Congress may or may not vote on the job killing (if not people killing), privacy destroying government healthcare takeover bill until the Fall--at least in the Senate:
Senate Democratic leaders on Thursday abandoned plans for a vote on health care before Congress' August recess, dealing a blow to President Barack Obama's ambitious timetable to revamp the nation's $2.4 trillion system of medical care.
Senate Majority Leader Harry Reid, D-Nev., delivered the official pronouncement on what had been expected for weeks, saying, "It's better to have a product based on quality and thoughtfulness rather than try to jam something through."
His words were a near-echo of Republicans who have criticized the rush to act on complex legislation that affects every American.In the other chamber, although House of Representatives leadership claim they have the votes to go forward now, so-called moderate Democrats--who generally talk a good, fiscally responsible game, but then for example ultimately capitulated on the stimulus bill and cap-and-trade among others--apparently refuse to be railroaded this time:
House healthcare negotiations dissolved in acrimony on Friday, with Blue Dog Democrats saying they were “lied” to by their Democratic leaders.
In advance of a subsequent press conference called by House leadership, Blue Dog liaison Rep. Dennis Cardoza (D-Calif.) said the healthcare bill should be staying in committee.
"I expect the committee process to proceed," Cardoza said.
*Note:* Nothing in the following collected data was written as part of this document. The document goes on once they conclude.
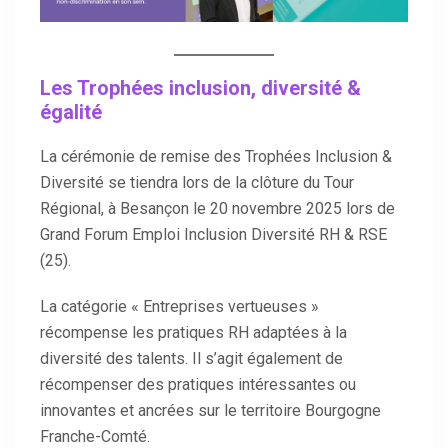
Les Trophées inclusion, diversité &
égalité
La cérémonie de remise des Trophées Inclusion &
Diversité se tiendra lors de la clôture du Tour
Régional, à Besançon le 20 novembre 2025 lors de
Grand Forum Emploi Inclusion Diversité RH & RSE
(25).
La catégorie « Entreprises vertueuses »
récompense les pratiques RH adaptées à la
diversité des talents. Il s’agit également de
récompenser des pratiques intéressantes ou
innovantes et ancrées sur le territoire Bourgogne
Franche-Comté.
The seven Blue Dogs on the Energy and Commerce Committee stormed out of a Friday meeting with their committee chairman, Henry Waxman (D-Calif.), saying Waxman had been negotiating in bad faith over a number of provisions Blue Dogs demanded be changed in the stalled healthcare bill.
“I’ve been lied to,” Blue Dog Coalition Co-Chairman Charlie Melancon (D-La.) said on Friday. “We have not had legitimate negotiations....
Melancon said there would be 40-45 “solid no” votes from the 52-strong Blue Dogs, among other problems throughout the caucus. And Melancon said there are more Democrats who will vote against the bill.Congress needs to get a clue: For one thing, there are any number of YouTube videos available online where ordinary, non-ideological Americans register their strong opposition to this bill during town meetings with lawmakers, administration officials, and other Obama apologists. So far, absolutely none of these officials have committed to giving up their current insurance coverage in favor of the public option. In the meantime, the House majority seems to be engaging in a most undemocratic form of censorship:
Democrats are preventing Republican House Members from sending their constituents a mailing that is critical of the majority’s health care reform plan, blocking the mailing by alleging that it is inaccurate.
House Republicans are crying foul and claiming that the Democrats are using their majority to prevent GOP Members from communicating with their constituents.
The dispute centers on a chart created by Rep. Kevin Brady (R-Texas) and Republican staff of the Joint Economic Committee to illustrate the organization of the Democratic health care plan..a closer look at the image reveals a complicated menagerie of government offices and programs that Republicans say will be created if the leading Democratic health care plan becomes law.Economist and actor Ben Stein (most recently seen in those tedious and unfunny commercials with NBA star Shaquille O'Neal) is not a fan of socialized medicine either:
The American people have already awakened to the truth that the stimulus bill -- a great idea in theory -- was really an immense bribe to Democrat interest groups, and in no way an effort to help all Americans.
Now, Americans are waking up to the truth that ObamaCare basically means that every time you are sick or injured, you will have a clerk from the Department of Motor Vehicles telling your doctor what he can and cannot do.
The American people already know that Mr. Obama's plan to lower health costs while expanding coverage and bureaucracy is a myth, a promise of something that never was and never will be -- a bureaucracy lowering costs in a free society. Either the costs go up or the free society goes away.